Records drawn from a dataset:
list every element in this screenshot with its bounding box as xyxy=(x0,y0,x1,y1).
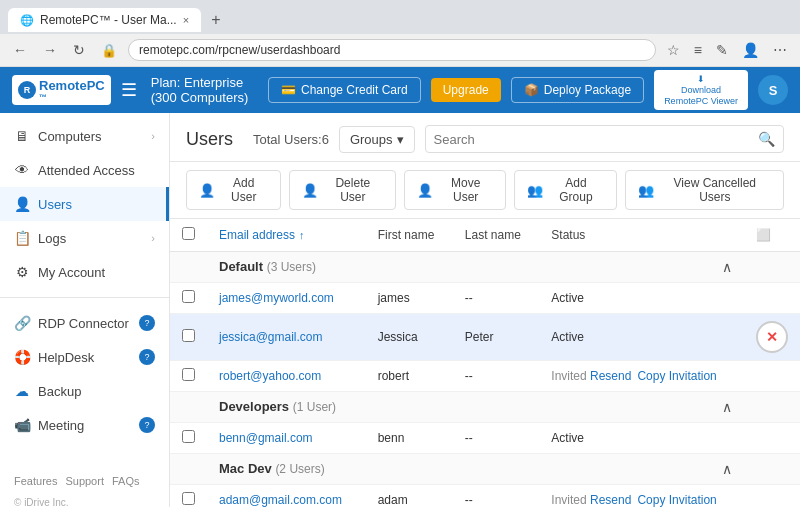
deploy-icon: 📦 xyxy=(524,83,539,97)
footer-links: Features Support FAQs xyxy=(0,467,169,495)
groups-chevron-icon: ▾ xyxy=(397,132,404,147)
sidebar-item-helpdesk[interactable]: 🛟 HelpDesk ? xyxy=(0,340,169,374)
group-name-cell: Default (3 Users) ∧ xyxy=(207,252,744,283)
status-invited: Invited xyxy=(551,493,586,507)
status-cell: Invited ResendCopy Invitation xyxy=(539,485,744,508)
change-credit-label: Change Credit Card xyxy=(301,83,408,97)
sidebar-item-logs[interactable]: 📋 Logs › xyxy=(0,221,169,255)
move-user-btn[interactable]: 👤 Move User xyxy=(404,170,506,210)
email-link[interactable]: jessica@gmail.com xyxy=(219,330,323,344)
th-status: Status xyxy=(539,219,744,252)
tab-bar: 🌐 RemotePC™ - User Ma... × + xyxy=(0,0,800,34)
group-name-cell: Developers (1 User) ∧ xyxy=(207,392,744,423)
logo-subtext: ™ xyxy=(39,93,105,102)
email-cell: adam@gmail.com.com xyxy=(207,485,366,508)
view-cancelled-icon: 👥 xyxy=(638,183,654,198)
collapse-group-btn[interactable]: ∧ xyxy=(722,461,732,477)
email-link[interactable]: adam@gmail.com.com xyxy=(219,493,342,507)
logo-box[interactable]: R RemotePC ™ xyxy=(12,75,111,105)
row-checkbox[interactable] xyxy=(182,329,195,342)
status-cell: Active xyxy=(539,283,744,314)
sidebar-item-computers[interactable]: 🖥 Computers › xyxy=(0,119,169,153)
row-checkbox[interactable] xyxy=(182,368,195,381)
groups-dropdown-btn[interactable]: Groups ▾ xyxy=(339,126,415,153)
change-credit-btn[interactable]: 💳 Change Credit Card xyxy=(268,77,421,103)
sidebar-account-label: My Account xyxy=(38,265,105,280)
table-row: robert@yahoo.com robert -- Invited Resen… xyxy=(170,361,800,392)
group-checkbox-cell xyxy=(170,454,207,485)
status-active: Active xyxy=(551,431,584,445)
view-cancelled-btn[interactable]: 👥 View Cancelled Users xyxy=(625,170,784,210)
add-group-label: Add Group xyxy=(548,176,603,204)
copy-invitation-link[interactable]: Copy Invitation xyxy=(637,493,716,507)
sidebar-logs-label: Logs xyxy=(38,231,66,246)
delete-x-icon: ✕ xyxy=(766,329,778,345)
browser-chrome: 🌐 RemotePC™ - User Ma... × + ← → ↻ 🔒 ☆ ≡… xyxy=(0,0,800,67)
profile-btn[interactable]: 👤 xyxy=(737,40,764,60)
delete-btn[interactable]: ✕ xyxy=(756,321,788,353)
sidebar-item-backup[interactable]: ☁ Backup xyxy=(0,374,169,408)
sidebar: 🖥 Computers › 👁 Attended Access 👤 Users … xyxy=(0,113,170,507)
email-link[interactable]: benn@gmail.com xyxy=(219,431,313,445)
sidebar-item-attended[interactable]: 👁 Attended Access xyxy=(0,153,169,187)
sort-icon[interactable]: ↑ xyxy=(299,229,305,241)
resend-link[interactable]: Resend xyxy=(590,493,631,507)
row-checkbox[interactable] xyxy=(182,430,195,443)
logo-area: R RemotePC ™ ☰ xyxy=(12,75,141,105)
deploy-btn[interactable]: 📦 Deploy Package xyxy=(511,77,644,103)
collapse-group-btn[interactable]: ∧ xyxy=(722,259,732,275)
rdp-label: RDP Connector xyxy=(38,316,129,331)
new-tab-btn[interactable]: + xyxy=(203,6,228,34)
th-lastname: Last name xyxy=(453,219,539,252)
menu-btn[interactable]: ≡ xyxy=(689,40,707,60)
helpdesk-help-badge: ? xyxy=(139,349,155,365)
backup-icon: ☁ xyxy=(14,383,30,399)
firstname-cell: james xyxy=(366,283,453,314)
user-avatar[interactable]: S xyxy=(758,75,788,105)
back-btn[interactable]: ← xyxy=(8,40,32,60)
action-cell xyxy=(744,361,800,392)
table-row: benn@gmail.com benn -- Active xyxy=(170,423,800,454)
sidebar-item-meeting[interactable]: 📹 Meeting ? xyxy=(0,408,169,442)
sidebar-item-users[interactable]: 👤 Users xyxy=(0,187,169,221)
status-active: Active xyxy=(551,291,584,305)
sidebar-item-account[interactable]: ⚙ My Account xyxy=(0,255,169,289)
meeting-help-badge: ? xyxy=(139,417,155,433)
copy-invitation-link[interactable]: Copy Invitation xyxy=(637,369,716,383)
upgrade-btn[interactable]: Upgrade xyxy=(431,78,501,102)
address-input[interactable] xyxy=(128,39,656,61)
active-tab[interactable]: 🌐 RemotePC™ - User Ma... × xyxy=(8,8,201,32)
download-sub-label: RemotePC Viewer xyxy=(664,96,738,106)
email-link[interactable]: robert@yahoo.com xyxy=(219,369,321,383)
select-all-checkbox[interactable] xyxy=(182,227,195,240)
deploy-label: Deploy Package xyxy=(544,83,631,97)
add-user-btn[interactable]: 👤 Add User xyxy=(186,170,281,210)
sidebar-item-rdp[interactable]: 🔗 RDP Connector ? xyxy=(0,306,169,340)
group-header-row: Developers (1 User) ∧ xyxy=(170,392,800,423)
features-link[interactable]: Features xyxy=(14,475,57,487)
forward-btn[interactable]: → xyxy=(38,40,62,60)
group-checkbox-cell xyxy=(170,392,207,423)
hamburger-btn[interactable]: ☰ xyxy=(117,75,141,105)
download-btn[interactable]: ⬇ Download RemotePC Viewer xyxy=(654,70,748,110)
tab-close-btn[interactable]: × xyxy=(183,14,189,26)
collapse-group-btn[interactable]: ∧ xyxy=(722,399,732,415)
rdp-help-badge: ? xyxy=(139,315,155,331)
refresh-btn[interactable]: ↻ xyxy=(68,40,90,60)
add-group-btn[interactable]: 👥 Add Group xyxy=(514,170,616,210)
add-user-icon: 👤 xyxy=(199,183,215,198)
faqs-link[interactable]: FAQs xyxy=(112,475,140,487)
row-checkbox[interactable] xyxy=(182,492,195,505)
email-link[interactable]: james@myworld.com xyxy=(219,291,334,305)
view-cancelled-label: View Cancelled Users xyxy=(659,176,771,204)
resend-link[interactable]: Resend xyxy=(590,369,631,383)
delete-user-btn[interactable]: 👤 Delete User xyxy=(289,170,396,210)
bookmark-btn[interactable]: ☆ xyxy=(662,40,685,60)
support-link[interactable]: Support xyxy=(65,475,104,487)
group-count: (3 Users) xyxy=(267,260,316,274)
row-checkbox-cell xyxy=(170,314,207,361)
row-checkbox[interactable] xyxy=(182,290,195,303)
search-input[interactable] xyxy=(434,132,752,147)
more-btn[interactable]: ⋯ xyxy=(768,40,792,60)
settings-btn[interactable]: ✎ xyxy=(711,40,733,60)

About this task: Copy the records exactly. Skip any pictures.

Completed task:
list every element in this screenshot with its bounding box as xyxy=(x0,y0,x1,y1).
deploy-icon: 📦 xyxy=(524,83,539,97)
footer-links: Features Support FAQs xyxy=(0,467,169,495)
groups-chevron-icon: ▾ xyxy=(397,132,404,147)
sidebar-item-helpdesk[interactable]: 🛟 HelpDesk ? xyxy=(0,340,169,374)
group-name-cell: Default (3 Users) ∧ xyxy=(207,252,744,283)
status-invited: Invited xyxy=(551,493,586,507)
status-cell: Invited ResendCopy Invitation xyxy=(539,485,744,508)
change-credit-label: Change Credit Card xyxy=(301,83,408,97)
sidebar-item-logs[interactable]: 📋 Logs › xyxy=(0,221,169,255)
move-user-btn[interactable]: 👤 Move User xyxy=(404,170,506,210)
email-link[interactable]: jessica@gmail.com xyxy=(219,330,323,344)
th-status: Status xyxy=(539,219,744,252)
tab-bar: 🌐 RemotePC™ - User Ma... × + xyxy=(0,0,800,34)
group-name-cell: Developers (1 User) ∧ xyxy=(207,392,744,423)
logo-subtext: ™ xyxy=(39,93,105,102)
email-cell: adam@gmail.com.com xyxy=(207,485,366,508)
view-cancelled-icon: 👥 xyxy=(638,183,654,198)
collapse-group-btn[interactable]: ∧ xyxy=(722,461,732,477)
email-link[interactable]: adam@gmail.com.com xyxy=(219,493,342,507)
logo-box[interactable]: R RemotePC ™ xyxy=(12,75,111,105)
row-checkbox[interactable] xyxy=(182,329,195,342)
status-cell: Active xyxy=(539,283,744,314)
sidebar-item-computers[interactable]: 🖥 Computers › xyxy=(0,119,169,153)
row-checkbox[interactable] xyxy=(182,368,195,381)
groups-dropdown-btn[interactable]: Groups ▾ xyxy=(339,126,415,153)
change-credit-btn[interactable]: 💳 Change Credit Card xyxy=(268,77,421,103)
sidebar-account-label: My Account xyxy=(38,265,105,280)
table-row: robert@yahoo.com robert -- Invited Resen… xyxy=(170,361,800,392)
group-checkbox-cell xyxy=(170,454,207,485)
status-active: Active xyxy=(551,431,584,445)
view-cancelled-btn[interactable]: 👥 View Cancelled Users xyxy=(625,170,784,210)
add-group-label: Add Group xyxy=(548,176,603,204)
copy-invitation-link[interactable]: Copy Invitation xyxy=(637,493,716,507)
sidebar-logs-label: Logs xyxy=(38,231,66,246)
delete-x-icon: ✕ xyxy=(766,329,778,345)
browser-chrome: 🌐 RemotePC™ - User Ma... × + ← → ↻ 🔒 ☆ ≡… xyxy=(0,0,800,67)
profile-btn[interactable]: 👤 xyxy=(737,40,764,60)
delete-btn[interactable]: ✕ xyxy=(756,321,788,353)
sidebar-item-backup[interactable]: ☁ Backup xyxy=(0,374,169,408)
sidebar: 🖥 Computers › 👁 Attended Access 👤 Users … xyxy=(0,113,170,507)
email-link[interactable]: benn@gmail.com xyxy=(219,431,313,445)
sidebar-item-attended[interactable]: 👁 Attended Access xyxy=(0,153,169,187)
sort-icon[interactable]: ↑ xyxy=(299,229,305,241)
resend-link[interactable]: Resend xyxy=(590,493,631,507)
row-checkbox[interactable] xyxy=(182,430,195,443)
logo-area: R RemotePC ™ ☰ xyxy=(12,75,141,105)
deploy-btn[interactable]: 📦 Deploy Package xyxy=(511,77,644,103)
collapse-group-btn[interactable]: ∧ xyxy=(722,259,732,275)
rdp-label: RDP Connector xyxy=(38,316,129,331)
new-tab-btn[interactable]: + xyxy=(203,6,228,34)
th-lastname: Last name xyxy=(453,219,539,252)
menu-btn[interactable]: ≡ xyxy=(689,40,707,60)
helpdesk-help-badge: ? xyxy=(139,349,155,365)
backup-icon: ☁ xyxy=(14,383,30,399)
firstname-cell: james xyxy=(366,283,453,314)
user-avatar[interactable]: S xyxy=(758,75,788,105)
back-btn[interactable]: ← xyxy=(8,40,32,60)
action-cell xyxy=(744,361,800,392)
table-row: benn@gmail.com benn -- Active xyxy=(170,423,800,454)
sidebar-item-meeting[interactable]: 📹 Meeting ? xyxy=(0,408,169,442)
sidebar-item-users[interactable]: 👤 Users xyxy=(0,187,169,221)
status-active: Active xyxy=(551,291,584,305)
sidebar-item-account[interactable]: ⚙ My Account xyxy=(0,255,169,289)
meeting-help-badge: ? xyxy=(139,417,155,433)
copy-invitation-link[interactable]: Copy Invitation xyxy=(637,369,716,383)
upgrade-btn[interactable]: Upgrade xyxy=(431,78,501,102)
address-input[interactable] xyxy=(128,39,656,61)
active-tab[interactable]: 🌐 RemotePC™ - User Ma... × xyxy=(8,8,201,32)
download-sub-label: RemotePC Viewer xyxy=(664,96,738,106)
email-link[interactable]: robert@yahoo.com xyxy=(219,369,321,383)
select-all-checkbox[interactable] xyxy=(182,227,195,240)
deploy-label: Deploy Package xyxy=(544,83,631,97)
add-user-btn[interactable]: 👤 Add User xyxy=(186,170,281,210)
sidebar-item-rdp[interactable]: 🔗 RDP Connector ? xyxy=(0,306,169,340)
group-header-row: Developers (1 User) ∧ xyxy=(170,392,800,423)
features-link[interactable]: Features xyxy=(14,475,57,487)
forward-btn[interactable]: → xyxy=(38,40,62,60)
group-checkbox-cell xyxy=(170,392,207,423)
hamburger-btn[interactable]: ☰ xyxy=(117,75,141,105)
download-btn[interactable]: ⬇ Download RemotePC Viewer xyxy=(654,70,748,110)
tab-close-btn[interactable]: × xyxy=(183,14,189,26)
collapse-group-btn[interactable]: ∧ xyxy=(722,399,732,415)
rdp-help-badge: ? xyxy=(139,315,155,331)
refresh-btn[interactable]: ↻ xyxy=(68,40,90,60)
add-group-btn[interactable]: 👥 Add Group xyxy=(514,170,616,210)
add-user-icon: 👤 xyxy=(199,183,215,198)
faqs-link[interactable]: FAQs xyxy=(112,475,140,487)
row-checkbox[interactable] xyxy=(182,492,195,505)
email-link[interactable]: james@myworld.com xyxy=(219,291,334,305)
view-cancelled-label: View Cancelled Users xyxy=(659,176,771,204)
resend-link[interactable]: Resend xyxy=(590,369,631,383)
delete-user-btn[interactable]: 👤 Delete User xyxy=(289,170,396,210)
bookmark-btn[interactable]: ☆ xyxy=(662,40,685,60)
support-link[interactable]: Support xyxy=(65,475,104,487)
group-count: (3 Users) xyxy=(267,260,316,274)
row-checkbox-cell xyxy=(170,314,207,361)
row-checkbox[interactable] xyxy=(182,290,195,303)
search-input[interactable] xyxy=(434,132,752,147)
more-btn[interactable]: ⋯ xyxy=(768,40,792,60)
settings-btn[interactable]: ✎ xyxy=(711,40,733,60)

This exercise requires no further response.